Guess what, in my quest to be the next Quincy Jones (the greatest producer ever in my humble opinion), I did all of the above at some point. BUT, then the internet came in it’s full power, mobile technology enveloped our lives, cat memes became … you get the point. Basically YouTube came about and I didn’t have to read a manual again – (however I did read the Serum manual a little while back so the geek game is still strong in me).

You may ask – why Ableton? It’s super quick, it’s easy to learn, it’s like playing an instrument, especially using the Clip view. The stock plugins are superb, need I say more? Basically it’s a joy to use. However to be honest I don’t think it matters what DAW you use, as 9th Wonder said – “it doesn’t matter if you have the latest Nike Air Jordan’s, if you can’t jump you can’t dunk” – well something like that. Anyways on that note and with the help of some blogs I follow I list below 10 Top Youtube channels for Music Production learning resource. These are all DAW agnostic and brilliant so make sure you check them out:


Prolific creative Mr. Bill’s channel is a goldmine of insights and Innovation. Glitch Hop, Breaks and much more, he’s well worth subscribing to for Ableton Live enthusiasts.


Very active YouTuber specialising in advanced FL Studio techniques. Seamless recreates synth sounds from popular dance tracks imparting wisdom as he goes.


FM in the studio is possibly the best known studio series on YouTube. No tutorials specifically but the biggest artists from around the world are all here. Workflow, plugins, DAWs and more are on show. Read between the lines for nuggets.


Danny J Lewis a tutor from Point Blank decided to create his own channel. Spanning Ableton, Cubase, Logic Pro, NI Machine and Bitwig with a community on Facebook, MPT is a pretty cool way to learn new stuff and join in.


Pensado is main stream pop focused content featuring Interviews with todays super producers, subtle studio techniques with a ProTools Focus. Some may find the slow pace and endless Ums, Errs and Ahs too much to take.

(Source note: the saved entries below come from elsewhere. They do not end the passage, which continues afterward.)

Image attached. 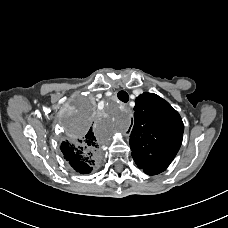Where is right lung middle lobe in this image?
<instances>
[{"instance_id": "dd1d6c3e", "label": "right lung middle lobe", "mask_w": 228, "mask_h": 228, "mask_svg": "<svg viewBox=\"0 0 228 228\" xmlns=\"http://www.w3.org/2000/svg\"><path fill=\"white\" fill-rule=\"evenodd\" d=\"M77 109L78 110L76 112V115L79 123V129L77 130L75 135H79L85 129H87L94 118L93 111L91 110V107L87 101L80 100Z\"/></svg>"}]
</instances>
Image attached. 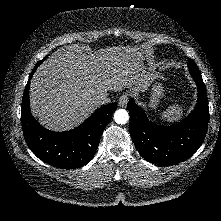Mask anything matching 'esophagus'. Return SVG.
<instances>
[{
  "label": "esophagus",
  "instance_id": "esophagus-1",
  "mask_svg": "<svg viewBox=\"0 0 221 221\" xmlns=\"http://www.w3.org/2000/svg\"><path fill=\"white\" fill-rule=\"evenodd\" d=\"M128 100H129V95L128 94H123L120 98H119V106L120 107H126L127 106V103H128Z\"/></svg>",
  "mask_w": 221,
  "mask_h": 221
}]
</instances>
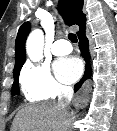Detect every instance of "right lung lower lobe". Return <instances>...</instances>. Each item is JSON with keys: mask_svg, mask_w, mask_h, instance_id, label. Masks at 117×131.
<instances>
[{"mask_svg": "<svg viewBox=\"0 0 117 131\" xmlns=\"http://www.w3.org/2000/svg\"><path fill=\"white\" fill-rule=\"evenodd\" d=\"M78 38H79V48L81 50V53H82L83 57L85 58V60L88 61V59L90 57L89 42H88V39L85 35V31L83 33L79 34ZM90 76H91V68H90V66L88 65V62H87L85 74H84L83 78L75 85L74 91L76 92L77 89H79L82 86L84 81L86 79L90 78Z\"/></svg>", "mask_w": 117, "mask_h": 131, "instance_id": "obj_1", "label": "right lung lower lobe"}]
</instances>
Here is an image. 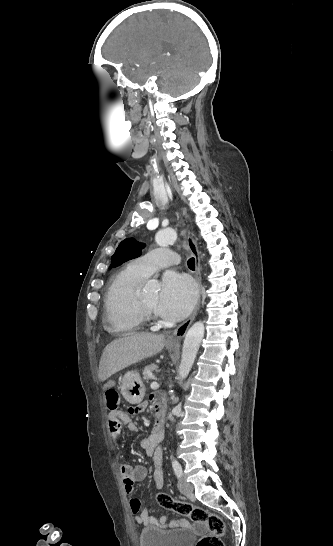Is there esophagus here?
<instances>
[{
    "instance_id": "1",
    "label": "esophagus",
    "mask_w": 333,
    "mask_h": 546,
    "mask_svg": "<svg viewBox=\"0 0 333 546\" xmlns=\"http://www.w3.org/2000/svg\"><path fill=\"white\" fill-rule=\"evenodd\" d=\"M187 243H188V247H189V250L190 252L192 253V255L194 256L195 258V273H194V276H195V279L198 283V286H199V299H198V302L195 306V309L193 310L192 314L189 316L188 319H186L181 325H179L175 330L174 332L172 333V335L169 337L168 339V342L170 344H173V345H178L180 344L182 338L185 336L188 328L190 327V325L192 324L193 320L195 319L196 315H197V312L199 310V307H200V299H201V281H202V276H201V265H200V256H199V250H198V247H197V244L195 242V239L193 237V234L189 231L188 234H187Z\"/></svg>"
}]
</instances>
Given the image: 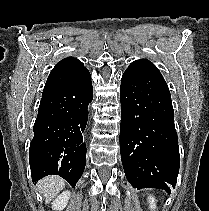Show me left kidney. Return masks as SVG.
Listing matches in <instances>:
<instances>
[{"label": "left kidney", "instance_id": "5707ae66", "mask_svg": "<svg viewBox=\"0 0 209 211\" xmlns=\"http://www.w3.org/2000/svg\"><path fill=\"white\" fill-rule=\"evenodd\" d=\"M148 202H149V207L151 209V211H155L156 209V200L153 196H149L148 197Z\"/></svg>", "mask_w": 209, "mask_h": 211}]
</instances>
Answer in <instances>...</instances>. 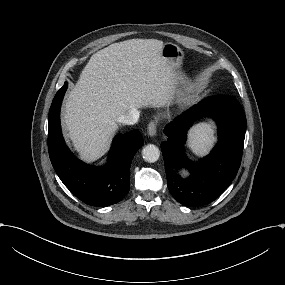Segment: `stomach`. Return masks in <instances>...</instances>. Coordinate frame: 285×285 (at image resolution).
Segmentation results:
<instances>
[{
	"mask_svg": "<svg viewBox=\"0 0 285 285\" xmlns=\"http://www.w3.org/2000/svg\"><path fill=\"white\" fill-rule=\"evenodd\" d=\"M162 57L173 67L177 74L176 101L182 108L191 105L194 101L193 85L181 70L184 52L174 43L166 42L163 46Z\"/></svg>",
	"mask_w": 285,
	"mask_h": 285,
	"instance_id": "1",
	"label": "stomach"
}]
</instances>
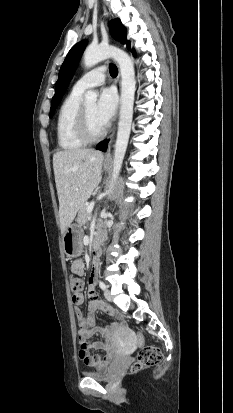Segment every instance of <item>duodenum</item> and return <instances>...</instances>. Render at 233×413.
Listing matches in <instances>:
<instances>
[{"instance_id": "obj_1", "label": "duodenum", "mask_w": 233, "mask_h": 413, "mask_svg": "<svg viewBox=\"0 0 233 413\" xmlns=\"http://www.w3.org/2000/svg\"><path fill=\"white\" fill-rule=\"evenodd\" d=\"M102 241H103V237L100 234L96 235L92 241V247L97 251V255L95 256L94 261H93L94 268H98L100 265L98 250H99V247Z\"/></svg>"}]
</instances>
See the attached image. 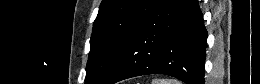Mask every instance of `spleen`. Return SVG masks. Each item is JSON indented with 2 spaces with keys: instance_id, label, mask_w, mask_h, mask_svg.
<instances>
[{
  "instance_id": "spleen-1",
  "label": "spleen",
  "mask_w": 260,
  "mask_h": 84,
  "mask_svg": "<svg viewBox=\"0 0 260 84\" xmlns=\"http://www.w3.org/2000/svg\"><path fill=\"white\" fill-rule=\"evenodd\" d=\"M152 84H181V82L176 79H153Z\"/></svg>"
}]
</instances>
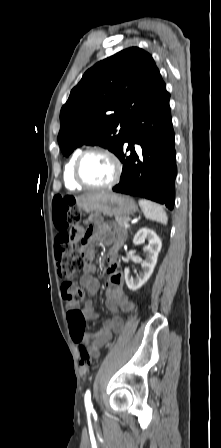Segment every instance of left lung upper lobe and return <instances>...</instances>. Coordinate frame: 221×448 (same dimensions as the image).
<instances>
[{"instance_id": "left-lung-upper-lobe-1", "label": "left lung upper lobe", "mask_w": 221, "mask_h": 448, "mask_svg": "<svg viewBox=\"0 0 221 448\" xmlns=\"http://www.w3.org/2000/svg\"><path fill=\"white\" fill-rule=\"evenodd\" d=\"M165 88L152 56L141 48H127L98 62L85 72L61 109L62 153L67 157L87 144L118 156L132 121Z\"/></svg>"}]
</instances>
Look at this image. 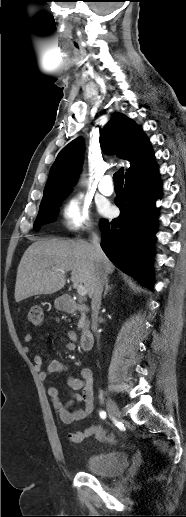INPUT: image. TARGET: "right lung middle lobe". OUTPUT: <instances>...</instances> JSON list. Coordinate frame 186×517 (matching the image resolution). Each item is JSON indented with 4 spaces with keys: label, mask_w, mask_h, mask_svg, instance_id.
Returning <instances> with one entry per match:
<instances>
[{
    "label": "right lung middle lobe",
    "mask_w": 186,
    "mask_h": 517,
    "mask_svg": "<svg viewBox=\"0 0 186 517\" xmlns=\"http://www.w3.org/2000/svg\"><path fill=\"white\" fill-rule=\"evenodd\" d=\"M66 193L58 194L49 198L42 199L39 213L34 223V229L38 230L40 225L49 223L57 213L58 205Z\"/></svg>",
    "instance_id": "1"
}]
</instances>
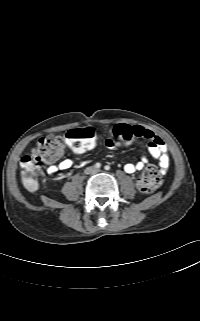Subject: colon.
<instances>
[{
    "label": "colon",
    "instance_id": "colon-1",
    "mask_svg": "<svg viewBox=\"0 0 200 321\" xmlns=\"http://www.w3.org/2000/svg\"><path fill=\"white\" fill-rule=\"evenodd\" d=\"M114 141L121 145L131 143L138 133L128 125H117L112 130ZM96 132L90 127L71 129L65 135H47L38 140L35 148L20 160L22 181L28 191L38 187L36 174L42 163L57 157L65 145L79 153L91 149L96 141ZM162 182V171L155 166H148L137 180V188L143 194L153 193Z\"/></svg>",
    "mask_w": 200,
    "mask_h": 321
}]
</instances>
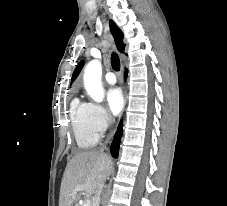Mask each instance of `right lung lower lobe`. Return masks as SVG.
<instances>
[{
  "label": "right lung lower lobe",
  "instance_id": "98d812e1",
  "mask_svg": "<svg viewBox=\"0 0 227 206\" xmlns=\"http://www.w3.org/2000/svg\"><path fill=\"white\" fill-rule=\"evenodd\" d=\"M121 132H122V125L120 124L119 127H118V131L116 132L114 140H113L111 147H110L111 154L115 158L118 156V152H119Z\"/></svg>",
  "mask_w": 227,
  "mask_h": 206
}]
</instances>
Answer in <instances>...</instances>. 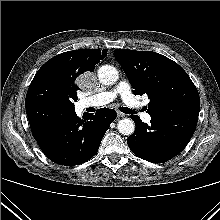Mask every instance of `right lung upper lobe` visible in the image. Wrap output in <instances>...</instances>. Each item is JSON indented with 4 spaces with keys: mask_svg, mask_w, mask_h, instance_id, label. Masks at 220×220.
<instances>
[{
    "mask_svg": "<svg viewBox=\"0 0 220 220\" xmlns=\"http://www.w3.org/2000/svg\"><path fill=\"white\" fill-rule=\"evenodd\" d=\"M107 50L80 49L67 51L48 60L36 73L34 78L42 75H55L76 80L85 72H93L95 65L104 59Z\"/></svg>",
    "mask_w": 220,
    "mask_h": 220,
    "instance_id": "obj_1",
    "label": "right lung upper lobe"
}]
</instances>
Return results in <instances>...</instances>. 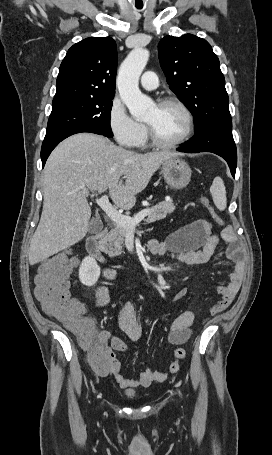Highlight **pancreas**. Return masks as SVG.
<instances>
[{"instance_id": "1", "label": "pancreas", "mask_w": 272, "mask_h": 455, "mask_svg": "<svg viewBox=\"0 0 272 455\" xmlns=\"http://www.w3.org/2000/svg\"><path fill=\"white\" fill-rule=\"evenodd\" d=\"M174 209L175 205L172 200L160 202L159 204L149 208L150 213L148 214L145 221L147 223H152L158 220H162L168 214H171ZM127 230L128 229L123 228L116 223L113 225V228L110 230L109 234L106 237L108 244L104 249V252L108 254L109 257L119 256L122 254Z\"/></svg>"}]
</instances>
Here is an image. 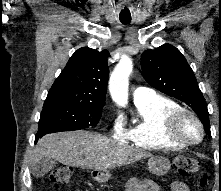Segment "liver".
Wrapping results in <instances>:
<instances>
[{"mask_svg":"<svg viewBox=\"0 0 221 191\" xmlns=\"http://www.w3.org/2000/svg\"><path fill=\"white\" fill-rule=\"evenodd\" d=\"M34 153V164L49 158L67 166L98 171L129 165L152 156L85 130L48 134L38 141Z\"/></svg>","mask_w":221,"mask_h":191,"instance_id":"liver-1","label":"liver"}]
</instances>
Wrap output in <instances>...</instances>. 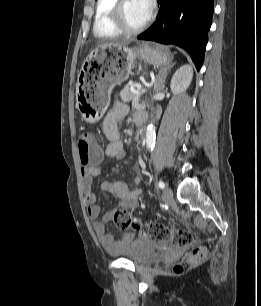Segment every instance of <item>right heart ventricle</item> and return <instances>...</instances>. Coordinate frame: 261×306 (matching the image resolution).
Returning <instances> with one entry per match:
<instances>
[{
    "label": "right heart ventricle",
    "mask_w": 261,
    "mask_h": 306,
    "mask_svg": "<svg viewBox=\"0 0 261 306\" xmlns=\"http://www.w3.org/2000/svg\"><path fill=\"white\" fill-rule=\"evenodd\" d=\"M116 1L97 0L93 20V34L95 37L114 39L123 34L113 22L112 9Z\"/></svg>",
    "instance_id": "obj_1"
}]
</instances>
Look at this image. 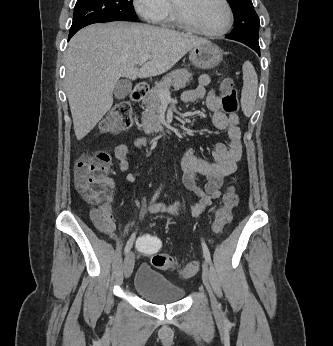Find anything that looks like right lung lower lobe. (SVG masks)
<instances>
[{"instance_id": "right-lung-lower-lobe-1", "label": "right lung lower lobe", "mask_w": 333, "mask_h": 346, "mask_svg": "<svg viewBox=\"0 0 333 346\" xmlns=\"http://www.w3.org/2000/svg\"><path fill=\"white\" fill-rule=\"evenodd\" d=\"M75 33H69V38L68 40L74 35Z\"/></svg>"}]
</instances>
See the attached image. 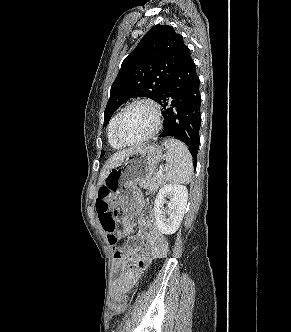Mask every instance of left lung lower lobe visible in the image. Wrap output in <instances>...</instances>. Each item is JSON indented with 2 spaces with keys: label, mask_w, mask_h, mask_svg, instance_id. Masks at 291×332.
<instances>
[{
  "label": "left lung lower lobe",
  "mask_w": 291,
  "mask_h": 332,
  "mask_svg": "<svg viewBox=\"0 0 291 332\" xmlns=\"http://www.w3.org/2000/svg\"><path fill=\"white\" fill-rule=\"evenodd\" d=\"M200 81L196 66L186 47L180 63L167 82L158 103L163 107L164 130L160 137H176L189 148L197 160L201 124Z\"/></svg>",
  "instance_id": "obj_1"
}]
</instances>
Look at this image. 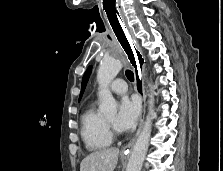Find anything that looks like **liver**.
<instances>
[{"instance_id": "6515ba94", "label": "liver", "mask_w": 223, "mask_h": 171, "mask_svg": "<svg viewBox=\"0 0 223 171\" xmlns=\"http://www.w3.org/2000/svg\"><path fill=\"white\" fill-rule=\"evenodd\" d=\"M118 155V148L95 151L82 160L80 171H114Z\"/></svg>"}]
</instances>
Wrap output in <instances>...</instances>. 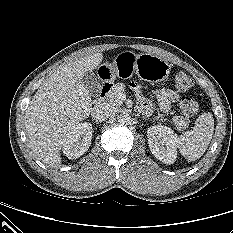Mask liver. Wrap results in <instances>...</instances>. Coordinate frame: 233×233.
<instances>
[{
  "mask_svg": "<svg viewBox=\"0 0 233 233\" xmlns=\"http://www.w3.org/2000/svg\"><path fill=\"white\" fill-rule=\"evenodd\" d=\"M102 60V53H95L64 64L34 94L25 113V127L32 151L44 163H61L64 135L92 111L83 75Z\"/></svg>",
  "mask_w": 233,
  "mask_h": 233,
  "instance_id": "6515ba94",
  "label": "liver"
}]
</instances>
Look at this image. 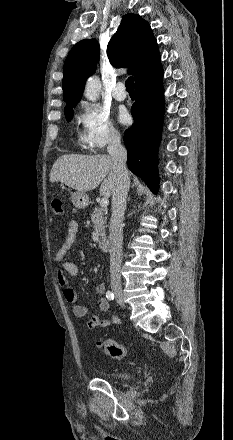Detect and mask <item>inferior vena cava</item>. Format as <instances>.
Masks as SVG:
<instances>
[{
  "instance_id": "obj_1",
  "label": "inferior vena cava",
  "mask_w": 233,
  "mask_h": 440,
  "mask_svg": "<svg viewBox=\"0 0 233 440\" xmlns=\"http://www.w3.org/2000/svg\"><path fill=\"white\" fill-rule=\"evenodd\" d=\"M107 151L114 162L116 181L112 192V215L109 226L110 244V278L111 284H121L122 262V220L126 209V198L130 180L126 168L127 151L121 144V137L115 134L111 137Z\"/></svg>"
}]
</instances>
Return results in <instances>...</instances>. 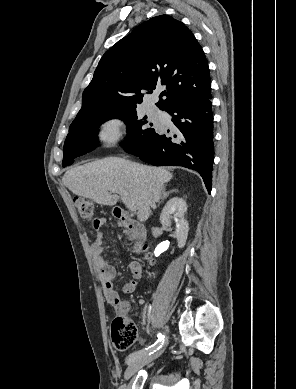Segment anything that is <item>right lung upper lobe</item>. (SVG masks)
Wrapping results in <instances>:
<instances>
[{"label": "right lung upper lobe", "instance_id": "right-lung-upper-lobe-1", "mask_svg": "<svg viewBox=\"0 0 296 389\" xmlns=\"http://www.w3.org/2000/svg\"><path fill=\"white\" fill-rule=\"evenodd\" d=\"M165 85L156 105L168 111L211 91L208 62L193 33L168 15L153 17L101 58L76 118L95 109L136 107ZM164 96V99L162 97Z\"/></svg>", "mask_w": 296, "mask_h": 389}]
</instances>
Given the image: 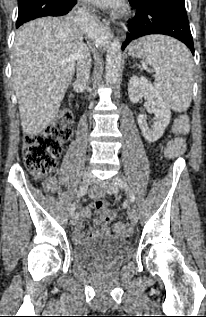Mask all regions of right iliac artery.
Returning <instances> with one entry per match:
<instances>
[{
	"mask_svg": "<svg viewBox=\"0 0 206 317\" xmlns=\"http://www.w3.org/2000/svg\"><path fill=\"white\" fill-rule=\"evenodd\" d=\"M88 191V186H82L78 193H77V198H81L82 196H84ZM75 202L71 205L70 207V216H73L75 214Z\"/></svg>",
	"mask_w": 206,
	"mask_h": 317,
	"instance_id": "right-iliac-artery-1",
	"label": "right iliac artery"
}]
</instances>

Comprehensive tutorials, reviews and more. Free video content is a made available to help sell sample packs and video courses on the site. The ADSR YouTube channel is well worth a visit for it’s production techniques and covers all the bases.


Sonic Academy is top notch content with the aim to get you to subscribe to more tutorial courses online. Freebies are worth subscribing if you are serious about educating yourself. This is the channel for people who like to read manuals.


Point Black similar to Dubspot, great info delivered by teachers in an effective way. Contains musical fundamentals often overlooked by more production focused channels. Relatively Lame demos based in Logic and Ableton Live.


Sadowick Another Ableton live user with a passion for sharing tutorials to help others. Offers sample packs for free with the aim of selling more content through his website. He Has to come Numero Uno for worst channel name out of the bunch.


Dubspot is active and technically accurate tutorials based on Ableton Live. Nuggets of gold here if you can tolerate the uncool music of people who didn’t make it so became teachers instead. #tooharsh? Also nothing to do with DUB either…


There’s loads of knowledge out there now, available for free. If you’re disciplined and motivated that’s great. It takes time to learn and you actually have to practice what you are learning, so make sure you’re always creating. But it’s also never a bad idea to do a course in a more structured studying approach. Whatever you do, have fun and keep the music flowing.